I often meet errors with chararray bag items. It seems that a bag
item can be casted to some other type rather than specified chararray
type. May be it's just before becoming a true chararray value. But
it can produce strange errors.
I suppose that there is a try to recognize bag item type somewhere in
deserializer, right? So why the user specified type is not used
directly. And what are the symbols that a string should not have to
be not casted to other type?
The latest issue with bags:
a = load 'a' as (word: chararray, length: long, phrases: bag{t:
tuple(id: chararray)});
b = order a by word;
store b into 'b';
It gives lots of errors like:
2009-01-10 20:01:49,507 [main] ERROR
org.apache.pig.backend.hadoop.executionengine.mapReduceLayer.Launcher
- Error message from task (map)
task_200901101933_0007_m_000077java.lang.RuntimeException: Unexpected
data type 116 found in stream.
at
org.apache.pig.data.DataReaderWriter.readDatum(DataReaderWriter.java:117)
at org.apache.pig.builtin.BinStorage.getNext(BinStorage.java:90)
at
org.apache.pig.impl.builtin.RandomSampleLoader.getNext(RandomSampleLoader.java:44)
at
org.apache.pig.backend.executionengine.PigSlice.next(PigSlice.java:101)
at
org.apache.pig.backend.hadoop.executionengine.mapReduceLayer.SliceWrapper$1.next(SliceWrapper.java:157)
at
org.apache.pig.backend.hadoop.executionengine.mapReduceLayer.SliceWrapper$1.next(SliceWrapper.java:133)
at
org.apache.hadoop.mapred.MapTask$TrackedRecordReader.moveToNext(MapTask.java:186)
at
org.apache.hadoop.mapred.MapTask$TrackedRecordReader.next(MapTask.java:170)

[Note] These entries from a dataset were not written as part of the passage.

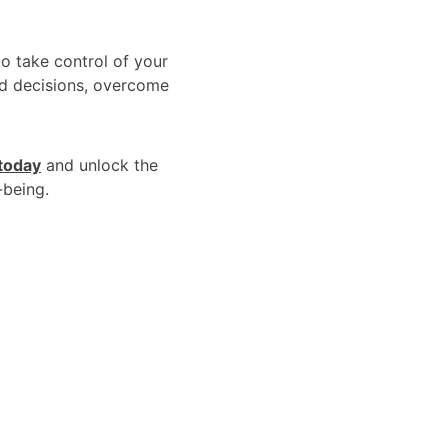
to take control of your 
ed decisions, overcome 
 today
 and unlock the 
-being.
Links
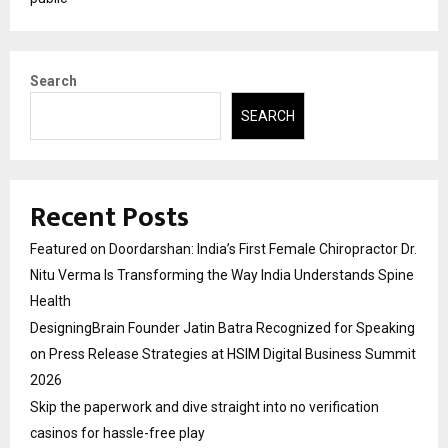
Search
SEARCH
Recent Posts
Featured on Doordarshan: India’s First Female Chiropractor Dr.
Nitu Verma Is Transforming the Way India Understands Spine
Health
DesigningBrain Founder Jatin Batra Recognized for Speaking
on Press Release Strategies at HSIM Digital Business Summit
2026
Skip the paperwork and dive straight into no verification
casinos for hassle-free play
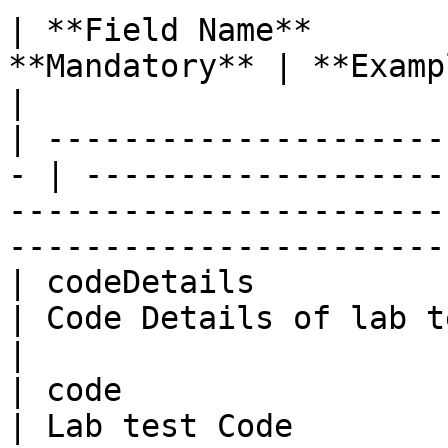
| **Field Name**       
**Mandatory** | **Example**                                                                                                       
|

| ---------------------
- | -------------------
-----------------------
-----------------------
| codeDetails            | St
| Code Details of lab test                                                                                                
|

| code                   | St
| Lab test Code                                                                                                                           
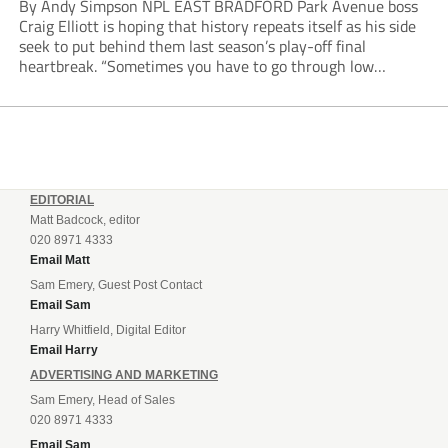
By Andy Simpson NPL EAST BRADFORD Park Avenue boss
Craig Elliott is hoping that history repeats itself as his side
seek to put behind them last season’s play-off final
heartbreak. “Sometimes you have to go through low
moments in sport to have those high ones,” he said
reflecting on a...
EDITORIAL
Matt Badcock, editor
020 8971 4333
Email Matt
Sam Emery, Guest Post Contact
Email Sam
Harry Whitfield, Digital Editor
Email Harry
ADVERTISING AND MARKETING
Sam Emery, Head of Sales
020 8971 4333
Email Sam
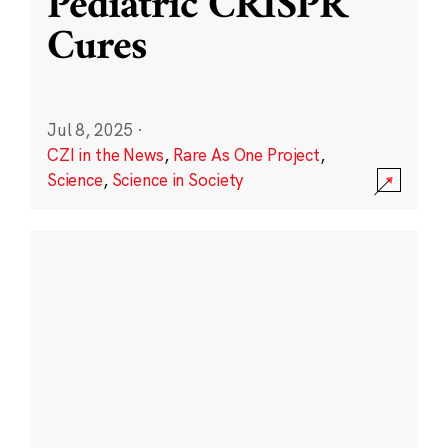
Pediatric CRISPR
Cures
Jul 8, 2025
·
CZI in the News
,
Rare As One Project
,
Science
,
Science in Society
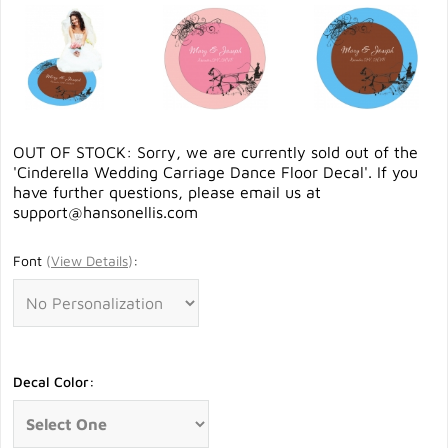
OUT OF STOCK: Sorry, we are currently sold out of the
'Cinderella Wedding Carriage Dance Floor Decal'. If you
have further questions, please email us at
support@hansonellis.com
Font
(
View Details
)
:
Decal Color:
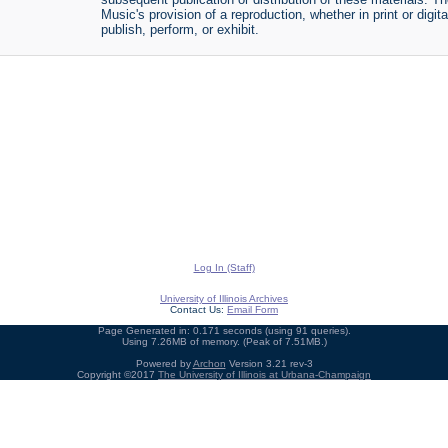
Music's provision of a reproduction, whether in print or digi
publish, perform, or exhibit.
Log In (Staff)
University of Illinois Archives
Contact Us:
Email Form
Page Generated in: 0.171 seconds (using 91 queries).
Using 7.26MB of memory. (Peak of 7.51MB.)
Powered by
Archon
Version 3.21 rev-3
Copyright ©2017
The University of Illinois at Urbana-Champaign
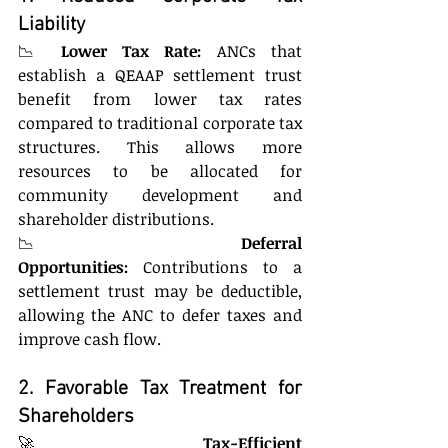
Liability
📉 
Lower Tax Rate:
 ANCs that 
establish a QEAAP settlement trust 
benefit from lower tax rates 
compared to traditional corporate tax 
structures. This allows more 
resources to be allocated for 
community development and 
shareholder distributions.
📉 
Deferral 
Opportunities:
 Contributions to a 
settlement trust may be deductible, 
allowing the ANC to defer taxes and 
improve cash flow.
2. Favorable Tax Treatment for 
Shareholders
🚀 
Tax-Efficient 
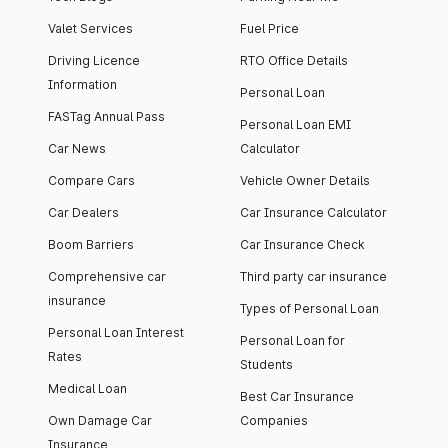
Valet Services
Fuel Price
Driving Licence
RTO Office Details
Information
Personal Loan
FASTag Annual Pass
Personal Loan EMI
Car News
Calculator
Compare Cars
Vehicle Owner Details
Car Dealers
Car Insurance Calculator
Boom Barriers
Car Insurance Check
Comprehensive car
Third party car insurance
insurance
Types of Personal Loan
Personal Loan Interest
Personal Loan for
Rates
Students
Medical Loan
Best Car Insurance
Own Damage Car
Companies
Insurance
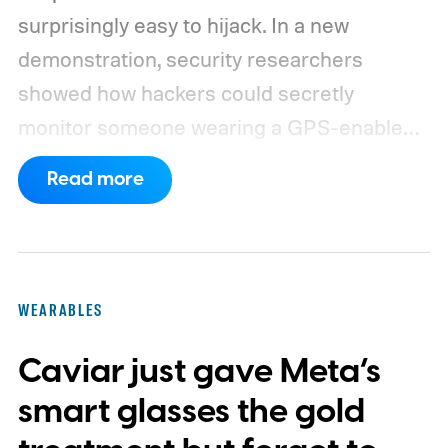
surprisingly easy to hijack. In a new
demonstration, security researchers
showed how hackers could secretly
monitor someone wearing a GPS-enabled
kids' smartwatch.
They can take photos,
Read more
listen through its microphone, and even
track location without the wearer noticing.
These findings, reported by Wired,
highlight a much larger problem that goes
WEARABLES
well beyond a single gadget.
Caviar just gave Meta’s
smart glasses the gold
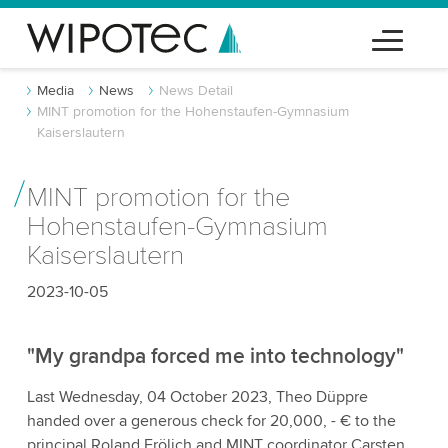
Media
News
News Detail
MINT promotion for the Hohenstaufen-Gymnasium
Kaiserslautern
MINT promotion for the
Hohenstaufen-Gymnasium
Kaiserslautern
2023-10-05
"My grandpa forced me into technology"
Last Wednesday, 04 October 2023, Theo Düppre
handed over a generous check for 20,000, - € to the
principal Roland Frölich and MINT coordinator Carsten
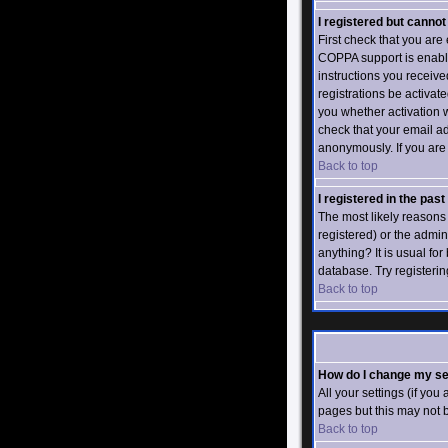
I registered but cannot 
First check that you ar
COPPA support is enabl
instructions you receive
registrations be activat
you whether activation w
check that your email ad
anonymously. If you are 
Back to top
I registered in the pas
The most likely reasons
registered) or the admin
anything? It is usual fo
database. Try registerin
Back to top
How do I change my se
All your settings (if you
pages but this may not b
Back to top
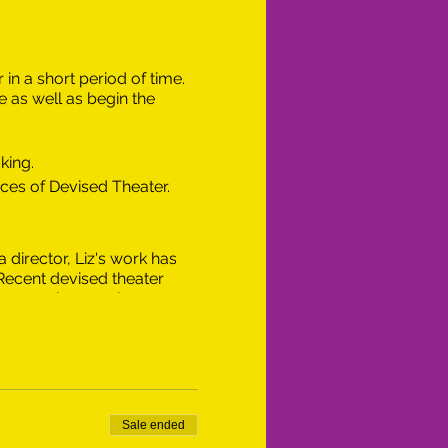
in a short period of time.
 as well as begin the
king.
eces of Devised Theater.
 director, Liz's work has
 Recent devised theater
merous theater pieces,
e Lesbian Overtones
ey Shakespeare Festival
pany, and Stella in Ex-
 in Educational Theatre
she proudly serves as an
Sale ended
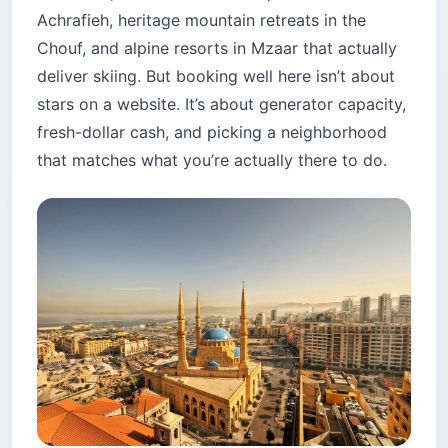
Achrafieh, heritage mountain retreats in the
15. Aleph Boutique Hotel — hillside alternative
Chouf, and alpine resorts in Mzaar that actually
Jounieh and Kaslik: the bay with family resorts
deliver skiing. But booking well here isn’t about
16. Le Royal Hotel — the family fortress
stars on a website. It’s about generator capacity,
17. Monte Cassino — boutique in Kaslik
fresh-dollar cash, and picking a neighborhood
Mzaar Kfardebian (Faraya): the alpine resorts
that matches what you’re actually there to do.
18. InterContinental Mzaar Mountain Resort &
Spa
19. Chateau Du Comte — heritage boutique
The “Beit” guesthouse scene: heritage
mountain houses
20. Beit Trad — Kfar Aaqab
21. Beit Douma — Batroun District
22. Bouyouti — Chouf Mountains
Is it safe to stay in Lebanon hotels right now?
Which areas are highest-risk?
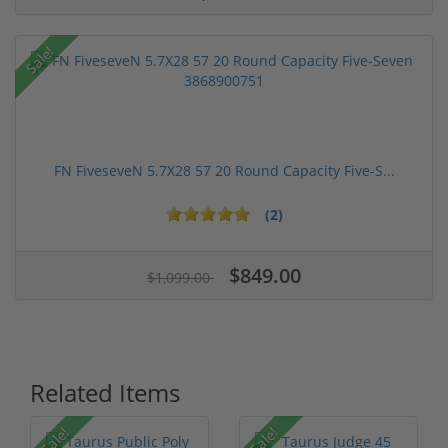
Sale!
FN FiveseveN 5.7X28 57 20 Round Capacity Five-S...
(2)
$849.00
$1,099.00
Related Items
Sale!
Sale!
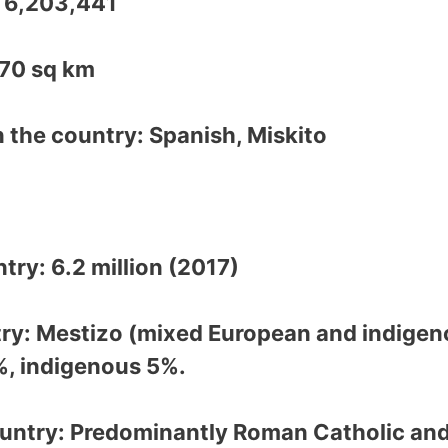
: 6,203,441
370 sq km
 the country: Spanish, Miskito
)
try: 6.2 million (2017)
try: Mestizo (mixed European and indigen
%, indigenous 5%.
ountry: Predominantly Roman Catholic and 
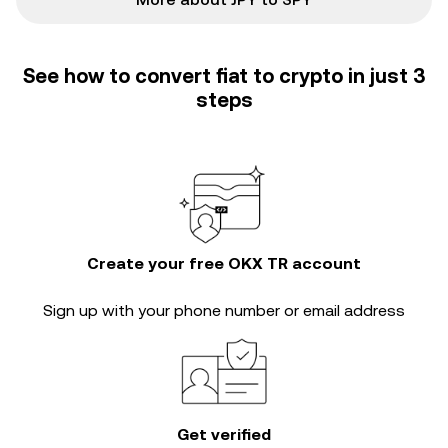
See how to convert fiat to crypto in just 3
steps
Create your free OKX TR account
Sign up with your phone number or email address
Get verified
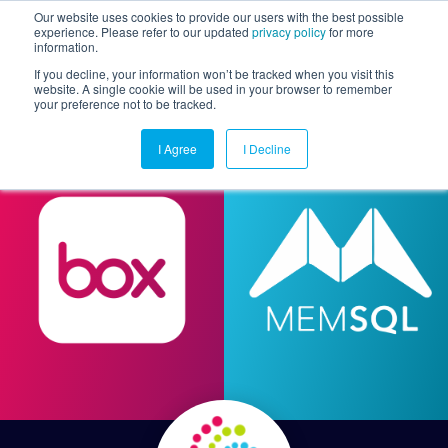
Our website uses cookies to provide our users with the best possible
experience. Please refer to our updated
privacy policy
for more
information.
Togg
If you decline, your information won’t be tracked when you visit this
website. A single cookie will be used in your browser to remember
your preference not to be tracked.
I Agree
I Decline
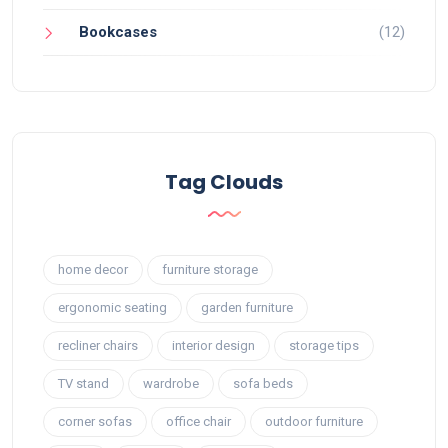
Bookcases
(12)
Tag Clouds
home decor
furniture storage
ergonomic seating
garden furniture
recliner chairs
interior design
storage tips
TV stand
wardrobe
sofa beds
corner sofas
office chair
outdoor furniture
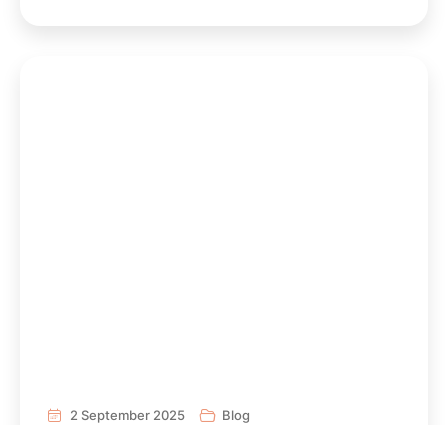
2 September 2025
Blog
AFEN sheet on Carbon Dioxide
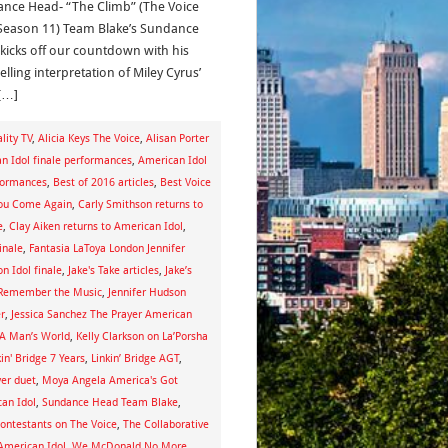
nce Head- “The Climb” (The Voice
Season 11) Team Blake’s Sundance
kicks off our countdown with his
lling interpretation of Miley Cyrus’
[…]
lity TV
,
Alicia Keys The Voice
,
Alisan Porter
n Idol finale performances
,
American Idol
rformances
,
Best of 2016 articles
,
Best Voice
You Come Again
,
Carly Smithson returns to
e
,
Clay Aiken returns to American Idol
,
inale
,
Fantasia LaToya London Jennifer
on Idol finale
,
Jake's Take articles
,
Jake’s
 Remember the Music
,
Jennifer Hudson
r
,
Jessica Sanchez The Prayer American
s A Man’s World
,
Kelly Clarkson on La’Porsha
kin' Bridge 7 Years
,
Linkin’ Bridge AGT
,
ver duet
,
Moya Angela America's Got
an Idol
,
Sundance Head Team Blake
,
ontestants on The Voice
,
The Collaborative
American Idol
,
We McDonald No More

at org.apache.hadoop.mapred.MapRunner.run(MapRunner.java:48)
at org.apache.hadoop.mapred.MapTask.run(MapTask.java:332)
at org.apache.hadoop.mapred.Child.main(Child.java:155)
The number in "Unexpected data type 116 found in stream" message varies.
2009-01-10 20:01:49,507 [main] ERROR
org.apache.pig.backend.hadoop.executionengine.mapReduceLayer.Launcher
- Error message from task (map)
task_200901101933_0007_m_000078java.lang.OutOfMemoryError: Java heap
space
at
org.apache.pig.data.DataReaderWriter.readDatum(DataReaderWriter.java:105)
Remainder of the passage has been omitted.